• _TASK BRIEF_: Using the data below, copy every line that contains the word "設計事務所の仕事".

Segment Open

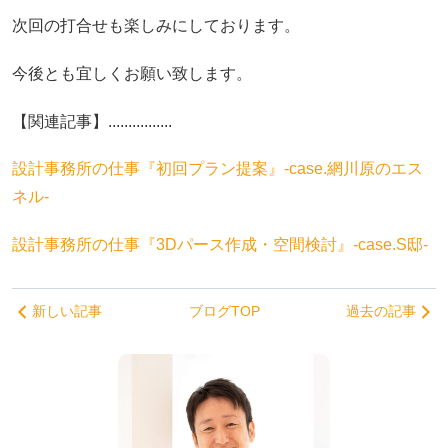
次回の打合せも楽しみにしております。
今後とも宜しくお願い致します。
【関連記事】................
設計事務所の仕事『初回プラン提案』‐case.網川原のエス
ネル‐
設計事務所の仕事『3Dパース作成・空間検討』‐case.S邸‐
新しい記事
ブログTOP
過去の記事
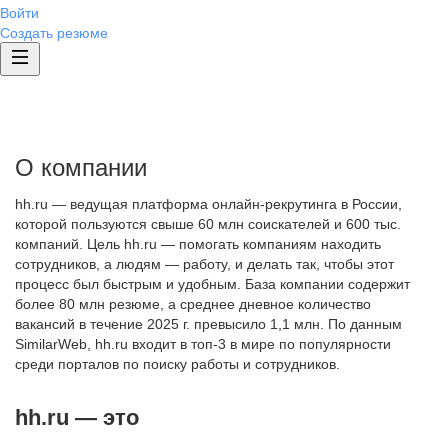
Войти
Создать резюме
О компании
hh.ru — ведущая платформа онлайн-рекрутинга в России,
которой пользуются свыше 60 млн соискателей и 600 тыс.
компаний. Цель hh.ru — помогать компаниям находить
сотрудников, а людям — работу, и делать так, чтобы этот
процесс был быстрым и удобным. База компании содержит
более 80 млн резюме, а среднее дневное количество
вакансий в течение 2025 г. превысило 1,1 млн. По данным
SimilarWeb, hh.ru входит в топ-3 в мире по популярности
среди порталов по поиску работы и сотрудников.
hh.ru — это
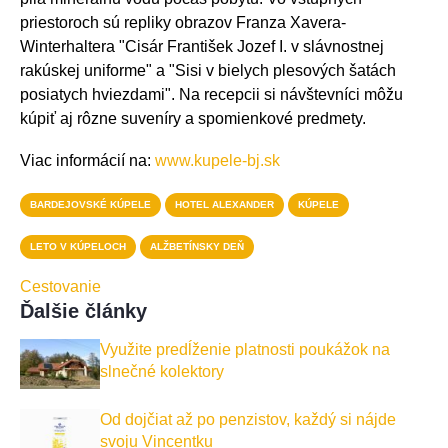
priestoroch sú repliky obrazov Franza Xavera-
Winterhaltera "Cisár František Jozef I. v slávnostnej
rakúskej uniforme" a "Sisi v bielych plesových šatách
posiatych hviezdami". Na recepcii si návštevníci môžu
kúpiť aj rôzne suveníry a spomienkové predmety.
Viac informácií na:
www.kupele-bj.sk
BARDEJOVSKÉ KÚPELE
HOTEL ALEXANDER
KÚPELE
LETO V KÚPELOCH
ALŽBETÍNSKY DEŇ
Cestovanie
Ďalšie články
Využite predĺženie platnosti poukážok na
slnečné kolektory
Od dojčiat až po penzistov, každý si nájde
svoju Vincentku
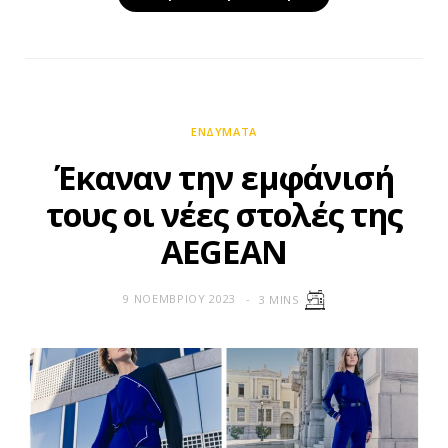
ΕΝΔΎΜΑΤΑ
Έκαναν την εμφάνισή
τους οι νέες στολές της
AEGEAN
9 ΝΟΕΜΒΡΊΟΥ 2023
3 MINS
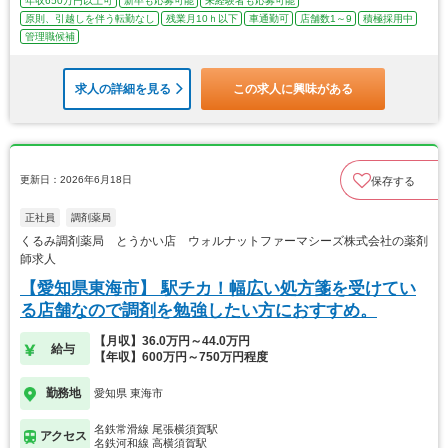
年収650万円以上可
新卒も応募可能
未経験者も応募可能
原則、引越しを伴う転勤なし
残業月10ｈ以下
車通勤可
店舗数1～9
積極採用中
管理職候補
求人の詳細を見る
この求人に興味がある
更新日：2026年6月18日
保存する
正社員
調剤薬局
くるみ調剤薬局 とうかい店 ウォルナットファーマシーズ株式会社の薬剤
師求人
【愛知県東海市】 駅チカ！幅広い処方箋を受けてい
る店舗なので調剤を勉強したい方におすすめ。
【月収】36.0万円～44.0万円
給与
【年収】600万円～750万円程度
勤務地
愛知県 東海市
名鉄常滑線 尾張横須賀駅
アクセス
名鉄河和線 高横須賀駅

Segment Closed

• _FINAL ANSWER_:
設計事務所の仕事『初回プラン提案』‐case.網川原のエス
設計事務所の仕事『3Dパース作成・空間検討』‐case.S邸‐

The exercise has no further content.